Well, this is an interesting development.

We first got a glimpse of this photo of a scantily clad US Airways passenger on the fashion blog Hit Dan Back. Now a passenger on the June 9 flight on which the man flew has sent the pic to media outlets, which are naturally relating it to the infamous “saggy pants” incident. In that confrontation, college football player Deshon Marman was removed from a US Airways flight for not complying with an employee’s request that he pull up his pants, which were hanging low enough to expose his underwear. Marman was arrested but still hasn’t been charged, pending an investigation by the San Mateo District Attorney’s office.

From the Chronicle today:

US Airways spokeswoman Valerie Wunder confirmed she’d received the photo before last week’s incident in San Francisco and had spoken to (Jill) Tarlow (the passenger who sent the photo), but said employees had been correct not to ask the man to cover himself. “We don’t have a dress code policy,” Wunder said. “Obviously, if their private parts are exposed, that’s not appropriate. … So if they’re not exposing their private parts, they’re allowed to fly.”

KCBS talked to Jill Tarlow, the passenger who took the photo and complained to US Airways only to be told the man wasn’t breaking airline policy, and to Marman’s attorney, Joe O’Sullivan, who said, “I think maybe the airline has a marketing strategy toward drag queens and against young African Americans.” Video here.

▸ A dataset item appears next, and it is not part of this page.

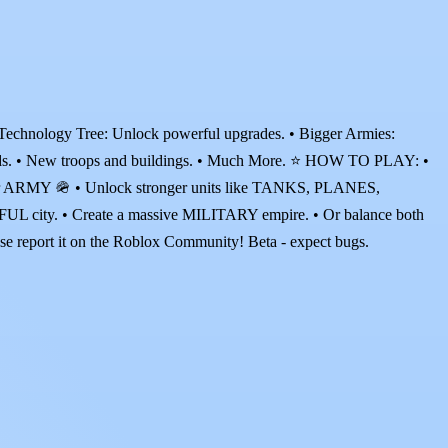
logy Tree: Unlock powerful upgrades. • Bigger Armies:
riends. • New troops and buildings. • Much More. ⭐ HOW TO PLAY: •
r ARMY 🪖 • Unlock stronger units like TANKS, PLANES,
ity. • Create a massive MILITARY empire. • Or balance both
se report it on the Roblox Community! Beta - expect bugs.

Last week, KQED’s Cy Musiker interviewed UC Berkeley law professor Ian Haney Lopez about the incident. Haney Lopez asserted the conflict on the plane over Marman’s pants had a highly racialized aspect to it. “This is really about the new way in which race plays out in the United states,” he said. “Race has always been a combination of biology and culture. The idea that Blacks are too loud, that Latinos are lazy, that Jews are greedy; it’s always been biology and culture. Now what we have is what we might call a color-blind racism, where one targets the culture but is very careful to never mention anything having to do with biology, and claims on that basis not to be engaged in racial politics at all.”